(Collected data)
-=-=-

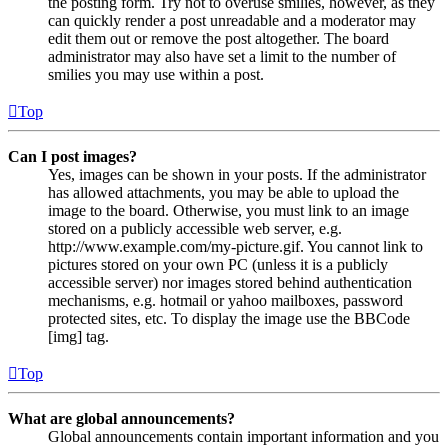
the posting form. Try not to overuse smilies, however, as they
can quickly render a post unreadable and a moderator may
edit them out or remove the post altogether. The board
administrator may also have set a limit to the number of
smilies you may use within a post.
Top
Can I post images?
Yes, images can be shown in your posts. If the administrator
has allowed attachments, you may be able to upload the
image to the board. Otherwise, you must link to an image
stored on a publicly accessible web server, e.g.
http://www.example.com/my-picture.gif. You cannot link to
pictures stored on your own PC (unless it is a publicly
accessible server) nor images stored behind authentication
mechanisms, e.g. hotmail or yahoo mailboxes, password
protected sites, etc. To display the image use the BBCode
[img] tag.
Top
What are global announcements?
Global announcements contain important information and you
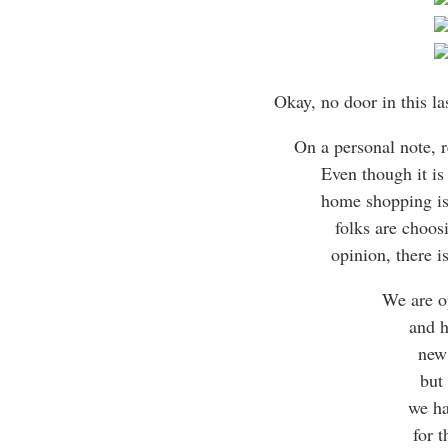
Okay, no door in this la
On a personal note, 
Even though it is
home shopping is
folks are choos
opinion, there is
We are o
and h
new
but
we ha
for t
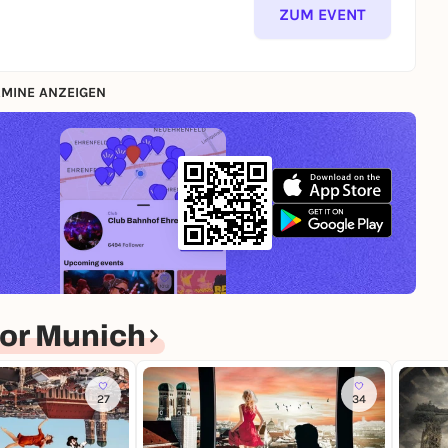
ZUM EVENT
MINE ANZEIGEN
or Munich
27
34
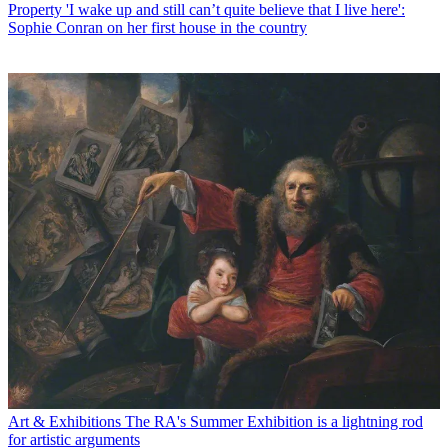
Property
'I wake up and still can’t quite believe that I live here':
Sophie Conran on her first house in the country
Art & Exhibitions
The RA's Summer Exhibition is a lightning rod
for artistic arguments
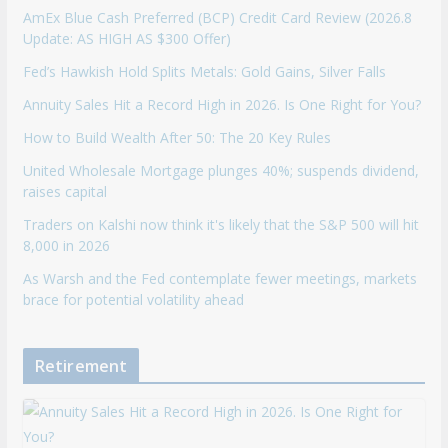
AmEx Blue Cash Preferred (BCP) Credit Card Review (2026.8
Update: AS HIGH AS $300 Offer)
Fed’s Hawkish Hold Splits Metals: Gold Gains, Silver Falls
Annuity Sales Hit a Record High in 2026. Is One Right for You?
How to Build Wealth After 50: The 20 Key Rules
United Wholesale Mortgage plunges 40%; suspends dividend,
raises capital
Traders on Kalshi now think it's likely that the S&P 500 will hit
8,000 in 2026
As Warsh and the Fed contemplate fewer meetings, markets
brace for potential volatility ahead
Retirement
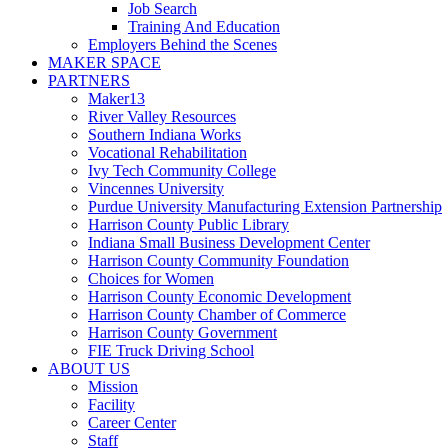
Job Search
Training And Education
Employers Behind the Scenes
MAKER SPACE
PARTNERS
Maker13
River Valley Resources
Southern Indiana Works
Vocational Rehabilitation
Ivy Tech Community College
Vincennes University
Purdue University Manufacturing Extension Partnership
Harrison County Public Library
Indiana Small Business Development Center
Harrison County Community Foundation
Choices for Women
Harrison County Economic Development
Harrison County Chamber of Commerce
Harrison County Government
FIE Truck Driving School
ABOUT US
Mission
Facility
Career Center
Staff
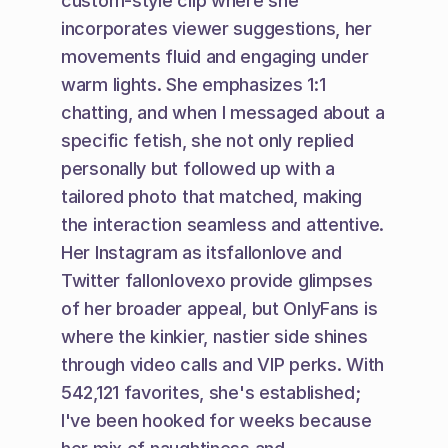
custom-style clip where she 
incorporates viewer suggestions, her 
movements fluid and engaging under 
warm lights. She emphasizes 1:1 
chatting, and when I messaged about a 
specific fetish, she not only replied 
personally but followed up with a 
tailored photo that matched, making 
the interaction seamless and attentive. 
Her Instagram as itsfallonlove and 
Twitter fallonlovexo provide glimpses 
of her broader appeal, but OnlyFans is 
where the kinkier, nastier side shines 
through video calls and VIP perks. With 
542,121 favorites, she's established; 
I've been hooked for weeks because 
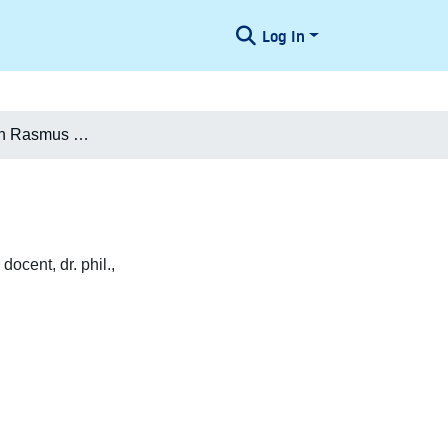
Log In
Hans Christian Rasmus Crone
cent, dr. phil.,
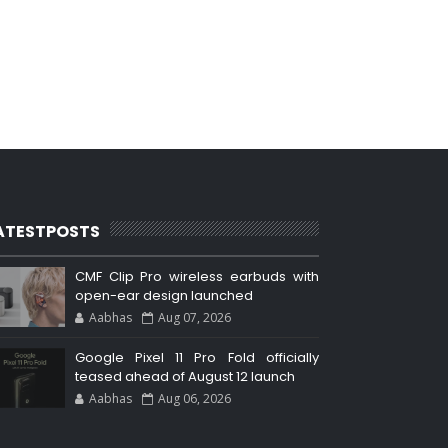
ATESTPOSTS
CMF Clip Pro wireless earbuds with
open-ear design launched
Aabhas
Aug 07, 2026
Google Pixel 11 Pro Fold officially
teased ahead of August 12 launch
Aabhas
Aug 06, 2026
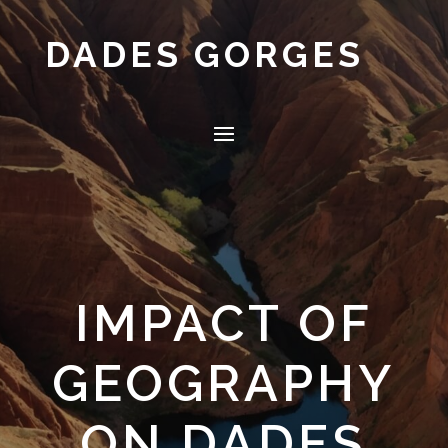
DADES GORGES
IMPACT OF
GEOGRAPHY
ON DADES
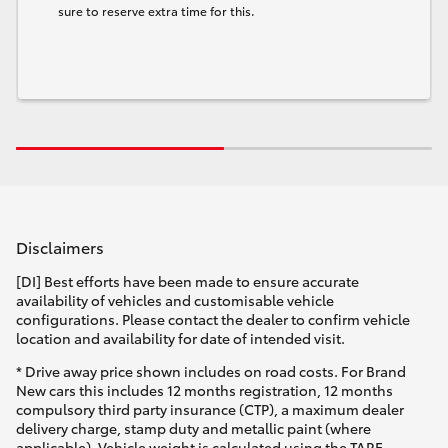
sure to reserve extra time for this.
Disclaimers
[DI] Best efforts have been made to ensure accurate
availability of vehicles and customisable vehicle
configurations. Please contact the dealer to confirm vehicle
location and availability for date of intended visit.
* Drive away price shown includes on road costs. For Brand
New cars this includes 12 months registration, 12 months
compulsory third party insurance (CTP), a maximum dealer
delivery charge, stamp duty and metallic paint (where
applicable). Vehicle weight is calculated using the TARE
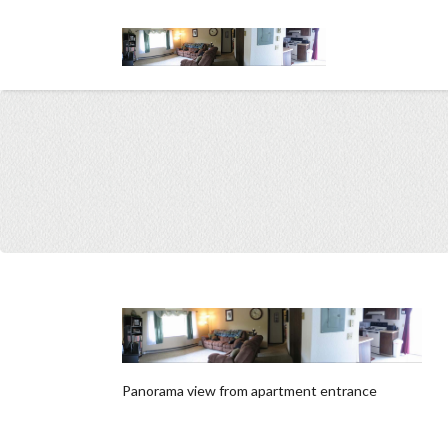
Panorama view from apartment entrance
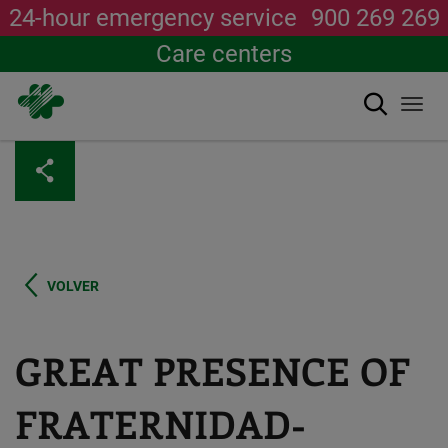
24-hour emergency service
900 269 269
Care centers
Search
Togg
navi
Skip
to
main
content
VOLVER
GREAT PRESENCE OF
FRATERNIDAD-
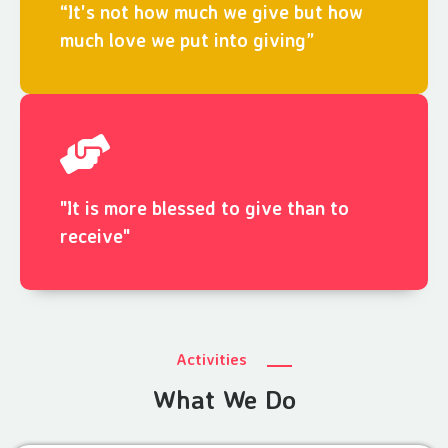
“It's not how much we give but how
much love we put into giving”
"It is more blessed to give than to
receive"
Activities
What We Do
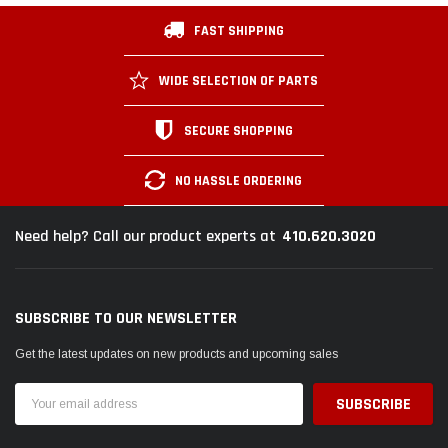
FAST SHIPPING
WIDE SELECTION OF PARTS
SECURE SHOPPING
NO HASSLE ORDERING
410.620.3020
Need help? Call our product experts at
SUBSCRIBE TO OUR NEWSLETTER
Get the latest updates on new products and upcoming sales
Email
Address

-=-=-

YOUR OBJECTIVE: All lines above containing the string "board": copy each one.

RESPONSE BELOW:
edit them out or remove the post altogether. The board
image to the board. Otherwise, you must link to an image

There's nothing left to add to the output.